_DESCRIPTION OF THE TASK:_ The task calls for each record to be given again unchanged, minus any pictures.

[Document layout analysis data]
============
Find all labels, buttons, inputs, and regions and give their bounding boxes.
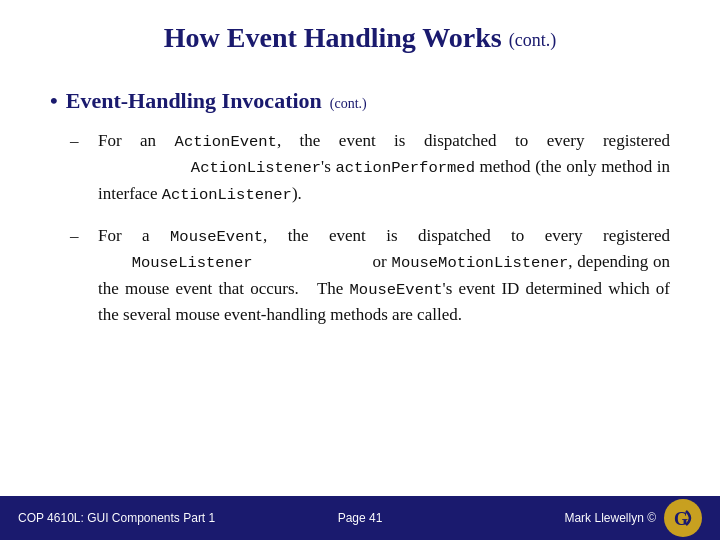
bullet-heading: • Event-Handling Invocation (cont.) [50,88,670,114]
dash-1: – [70,128,88,207]
mouse-event-class-2: MouseEvent [350,281,443,299]
action-listener-interface: ActionListener [162,186,292,204]
sub-item-action: – For an ActionEvent, the event is dispa… [70,128,670,207]
mouse-motion-listener-class: MouseMotionListener [392,254,569,272]
footer-left: COP 4610L: GUI Components Part 1 [18,511,215,525]
slide-footer: COP 4610L: GUI Components Part 1 Page 41… [0,496,720,540]
title-main: How Event Handling Works [164,22,502,53]
logo-icon: G [666,501,700,535]
action-performed-method: actionPerformed [335,159,475,177]
mouse-event-text: For a MouseEvent, the event is dispatche… [98,223,670,328]
sub-items: – For an ActionEvent, the event is dispa… [50,128,670,328]
mouse-event-class: MouseEvent [170,228,263,246]
mouse-listener-class: MouseListener [132,254,253,272]
action-listener-class: ActionListener [191,159,321,177]
footer-logo: G [664,499,702,537]
slide-title: How Event Handling Works (cont.) [0,0,720,70]
bullet-dot: • [50,88,58,114]
sub-item-mouse: – For a MouseEvent, the event is dispatc… [70,223,670,328]
title-cont: (cont.) [509,30,556,50]
action-event-text: For an ActionEvent, the event is dispatc… [98,128,670,207]
footer-right: Mark Llewellyn © [564,511,656,525]
bullet-item: • Event-Handling Invocation (cont.) – Fo… [50,88,670,328]
slide: How Event Handling Works (cont.) • Event… [0,0,720,540]
action-event-class: ActionEvent [175,133,277,151]
slide-body: • Event-Handling Invocation (cont.) – Fo… [0,70,720,496]
bullet-heading-text: Event-Handling Invocation [66,88,322,114]
dash-2: – [70,223,88,328]
bullet-heading-cont: (cont.) [330,96,367,112]
footer-center: Page 41 [338,511,383,525]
============
_EXERCISE RESULT:_
Find all labels, buttons, inputs, and regions and give their bounding boxes.
bullet-heading: • Event-Handling Invocation (cont.) [50,88,670,114]
dash-1: – [70,128,88,207]
mouse-event-class-2: MouseEvent [350,281,443,299]
action-listener-interface: ActionListener [162,186,292,204]
sub-item-action: – For an ActionEvent, the event is dispa… [70,128,670,207]
mouse-motion-listener-class: MouseMotionListener [392,254,569,272]
footer-left: COP 4610L: GUI Components Part 1 [18,511,215,525]
slide-footer: COP 4610L: GUI Components Part 1 Page 41… [0,496,720,540]
title-main: How Event Handling Works [164,22,502,53]
logo-icon: G [666,501,700,535]
action-performed-method: actionPerformed [335,159,475,177]
mouse-event-text: For a MouseEvent, the event is dispatche… [98,223,670,328]
sub-items: – For an ActionEvent, the event is dispa… [50,128,670,328]
mouse-event-class: MouseEvent [170,228,263,246]
mouse-listener-class: MouseListener [132,254,253,272]
action-listener-class: ActionListener [191,159,321,177]
footer-logo: G [664,499,702,537]
slide-title: How Event Handling Works (cont.) [0,0,720,70]
bullet-dot: • [50,88,58,114]
sub-item-mouse: – For a MouseEvent, the event is dispatc… [70,223,670,328]
title-cont: (cont.) [509,30,556,50]
action-event-text: For an ActionEvent, the event is dispatc… [98,128,670,207]
footer-right: Mark Llewellyn © [564,511,656,525]
bullet-item: • Event-Handling Invocation (cont.) – Fo… [50,88,670,328]
slide: How Event Handling Works (cont.) • Event… [0,0,720,540]
action-event-class: ActionEvent [175,133,277,151]
slide-body: • Event-Handling Invocation (cont.) – Fo… [0,70,720,496]
bullet-heading-text: Event-Handling Invocation [66,88,322,114]
dash-2: – [70,223,88,328]
bullet-heading-cont: (cont.) [330,96,367,112]
footer-center: Page 41 [338,511,383,525]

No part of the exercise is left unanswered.